A DNA link is not clear cut with the type of test used in this case, DNA experts told ABC News. ABC News spoke with DNA analysts, including Brian Meehan, head of DNA Security, the Burlington, N.C. laboratory that conducted the set of tests used in the case. All of the analysts agreed that the most one could say about a specific person -- the alleged third attacker in the Duke rape investigation -- was that he could not be ruled out, but also could not be definitively ruled in.
"It's not what [prosecutors] were hoping for," said David Rudolf, a North Carolina defense attorney. "It's obviously somewhat helpful, but not nearly as much as if it was a match. Instead it's simply consistent with one of the players at the party."
The fact that the DNA sample found on the nail was a mixture makes it more difficult to be certain that it can be linked to any given person, experts said. Because many people in the general population share the same genitive traits, said Dr. Elizabeth Johnson, a California-based DNA expert, "there would be many people who could have the same traits as what shows up in the mixture."
Defense attorneys are already trying to use the lack of a clear-cut link to bolster their case.
"This report shows no conclusive match between any genetic material taken on, about, in, or from the false accuser and the genetic material of any Duke lacrosse player," said attorney Joe Cheshire in a news conference.

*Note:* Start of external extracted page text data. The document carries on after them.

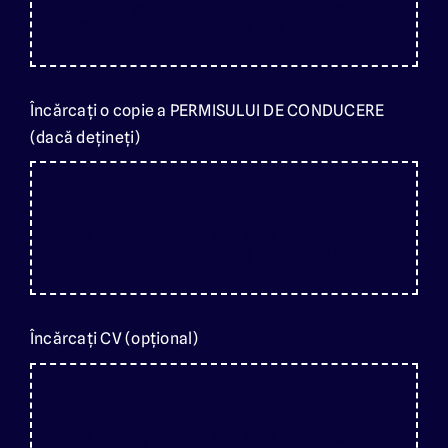
Click or drag a file to this area to upload.
(.JPG, .JPEG, .PNG or .PDF | Max 32MB)
Încărcați o copie a PERMISULUI DE CONDUCERE
(dacă dețineți)
Click or drag a file to this area to upload.
(.JPG, .JPEG, .PNG or .PDF | Max 32MB)
Încărcați CV (opțional)
Click or drag a file to this area to upload.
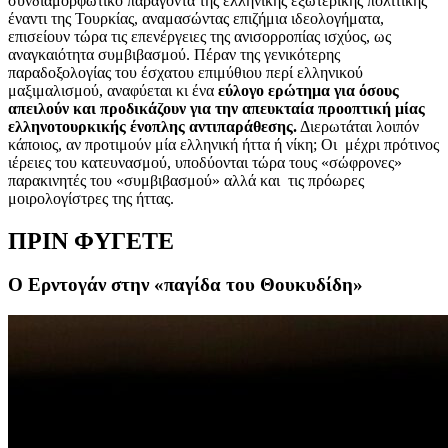
συνδιαμορφωτικό παράγοντα της ελληνικής εξωτερικής πολιτικής
έναντι της Τουρκίας, αναμασώντας επιζήμια ιδεολογήματα,
επισείουν τώρα τις επενέργειες της ανισορροπίας ισχύος, ως
αναγκαιότητα συμβιβασμού. Πέραν της γενικότερης
παραδοξολογίας του έσχατου επιμύθιου περί ελληνικού
μαξιμαλισμού, αναφύεται κι ένα
εύλογο ερώτημα για όσους
απειλούν και προδικάζουν για την απευκταία προοπτική μίας
ελληνοτουρκικής ένοπλης αντιπαράθεσης.
Διερωτάται λοιπόν
κάποιος, αν προτιμούν μία ελληνική ήττα ή νίκη; Οι μέχρι πρότινος
ιέρειες του κατευνασμού, υποδύονται τώρα τους «σώφρονες»
παρακινητές του «συμβιβασμού» αλλά και τις πρόωρες
μοιρολογίστρες της ήττας.
ΠΡΙΝ ΦΥΓΕΤΕ
Ο Ερντογάν στην «παγίδα του Θουκυδίδη»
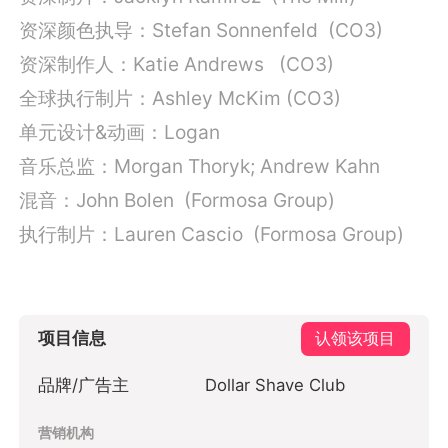
资深颜色执导：Stefan Sonnenfeld (CO3)
资深制作人：Katie Andrews (CO3)
全球执行制片：Ashley McKim (CO3)
单元设计&动画：Logan
音乐总监：Morgan Thoryk; Andrew Kahn
混音：John Bolen
(Formosa Group)
执行制片：Lauren Cascio (Formosa Group)
项目信息
认领该项目
品牌/广告主
Dollar Shave Club
营销机构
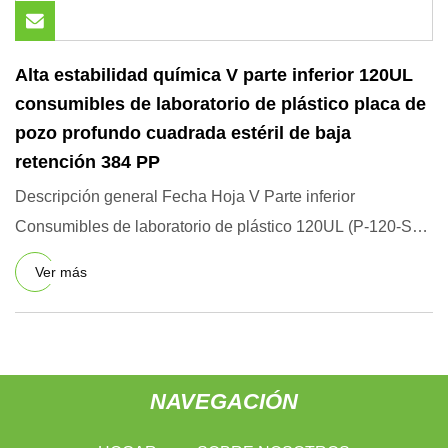
Alta estabilidad química V parte inferior 120UL
consumibles de laboratorio de plástico placa de
pozo profundo cuadrada estéril de baja
retención 384 PP
Descripción general Fecha Hoja V Parte inferior
Consumibles de laboratorio de plástico 120UL (P-120-Sq-
384) Placa de poz
Ver más
NAVEGACIÓN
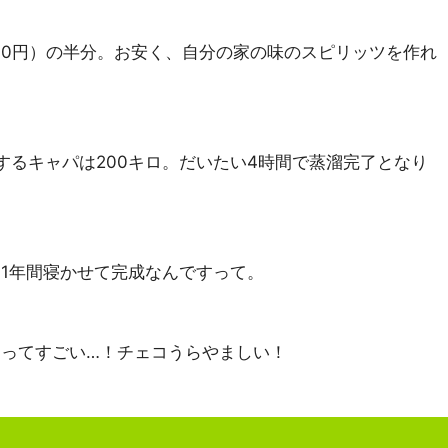
。
500円）の半分。お安く、自分の家の味のスピリッツを作れ
するキャパは200キロ。だいたい4時間で蒸溜完了となり
1年間寝かせて完成なんですって。
ってすごい…！チェコうらやましい！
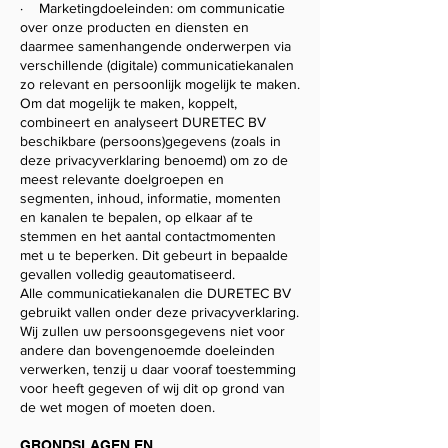
· Marketingdoeleinden: om communicatie
over onze producten en diensten en
daarmee samenhangende onderwerpen via
verschillende (digitale) communicatiekanalen
zo relevant en persoonlijk mogelijk te maken.
Om dat mogelijk te maken, koppelt,
combineert en analyseert DURETEC BV
beschikbare (persoons)gegevens (zoals in
deze privacyverklaring benoemd) om zo de
meest relevante doelgroepen en
segmenten, inhoud, informatie, momenten
en kanalen te bepalen, op elkaar af te
stemmen en het aantal contactmomenten
met u te beperken. Dit gebeurt in bepaalde
gevallen volledig geautomatiseerd.​
Alle communicatiekanalen die DURETEC BV
gebruikt vallen onder deze privacyverklaring.
Wij zullen uw persoonsgegevens niet voor
andere dan bovengenoemde doeleinden
verwerken, tenzij u daar vooraf toestemming
voor heeft gegeven of wij dit op grond van
de wet mogen of moeten doen.
GRONDSLAGEN EN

Enough Evidence to Indict?
In a transcript of the photo lineup used to identify alleged attackers, the alleged victim says the third player, "looks like one of the guys who assaulted me sort of." She identified him with 90 percent certainty after Police Sgt. Mark Gottlieb asked, "What is the likelihood this is one of the gentlemen who assaulted you?"

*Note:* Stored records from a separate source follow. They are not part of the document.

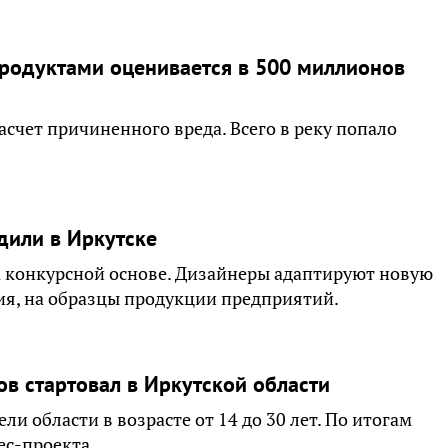
продуктами оценивается в 500 миллионов
счет причиненного вреда. Всего в реку попало
дили в Иркутске
 конкурсной основе. Дизайнеры адаптируют новую
ия, на образцы продукции предприятий.
в стартовал в Иркутской области
и области в возрасте от 14 до 30 лет. По итогам
ес-проекта.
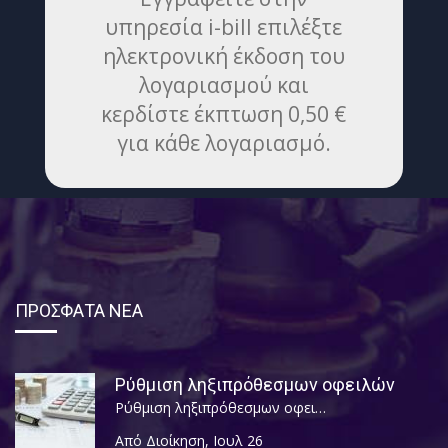
υπηρεσία i-bill επιλέξτε
ηλεκτρονική έκδοση του
λογαριασμού και
κερδίστε έκπτωση 0,50 €
για κάθε λογαριασμό.
ΠΡΟΣΦΑΤΑ ΝΕΑ
Ρύθμιση ληξιπρόθεσμων οφειλών
Ρύθμιση ληξιπρόθεσμων οφει…
Από Διοίκηση
,
Ιουλ 26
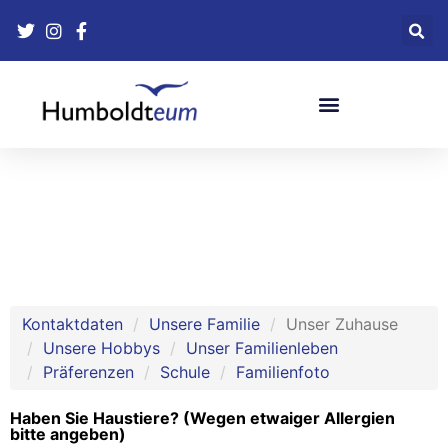
Bildungsfahrten-Versicherung
Kontaktdaten
Unsere Familie
Unser Zuhause
Unsere Hobbys
Unser Familienleben
Präferenzen
Schule
Familienfoto
Haben Sie Haustiere? (Wegen etwaiger Allergien
bitte angeben)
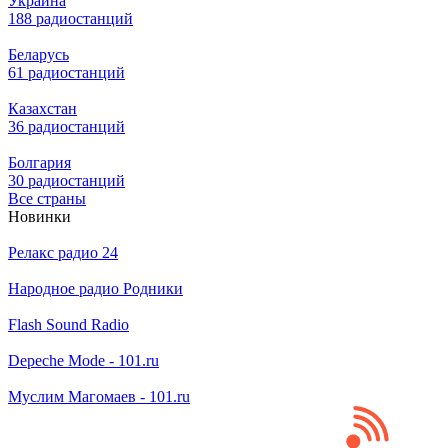
Украина
188 радиостанций
Беларусь
61 радиостанций
Казахстан
36 радиостанций
Болгария
30 радиостанций
Все страны
Новинки
Релакс радио 24
Народное радио Родники
Flash Sound Radio
Depeche Mode - 101.ru
Муслим Магомаев - 101.ru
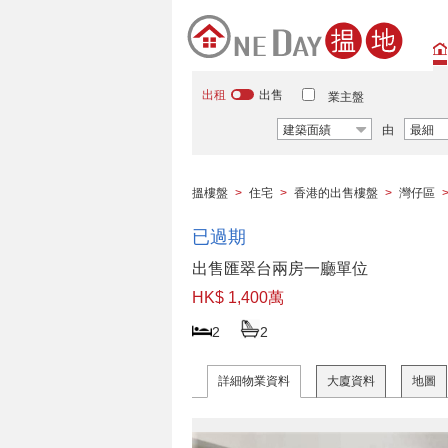
出租
出售
業主盤
建築面績
由
最細
搵樓盤
>
住宅
>
香港的出售樓盤
>
灣仔區
已過期
出售匯翠台兩房一廳單位
HK$ 1,400萬
2
2
詳細物業資料
大廈資料
地圖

Is a positive identification and possible linkage of DNA enough for a third indictment? Nifong proceeded with the first two indictments against Finnerty and Seligmann with no DNA match. In his case against the player defense sources say may be indicted today, Nifong has both an identification and a possible DNA link with the fake fingernail.
Nifong has said that even in the absence of any DNA match, he can still take this case to trial the "old-fashioned way" of putting a victim on the stand. He has cited a statistic that 75 percent to 80 percent of rape prosecutions proceed without DNA evidence.
As a general rule, Meehan -- whose lab produced the DNA report -- agrees the absence of DNA does not kill a prosecutor's case.
"It's not necessarily true that no DNA means no crime," Meehan said. Lawyers and DNA experts told ABC News that there needs to be additional evidence.
Although much of the possible evidence made public to date may favor the defense, the strength of key elements for the prosecution remains unknown. Details of the alleged victim's medical report and of a toxicology report from that night could be crucial. The prosecution could also have witnesses, photographs or videos of that night that might bolster its case.
Perhaps most critically, Nifong has one piece of evidence that no one in the public or on the defense can even approach: the opportunity to speak with the alleged victim.
ABC News' Gerry Wagschal contributed to this report.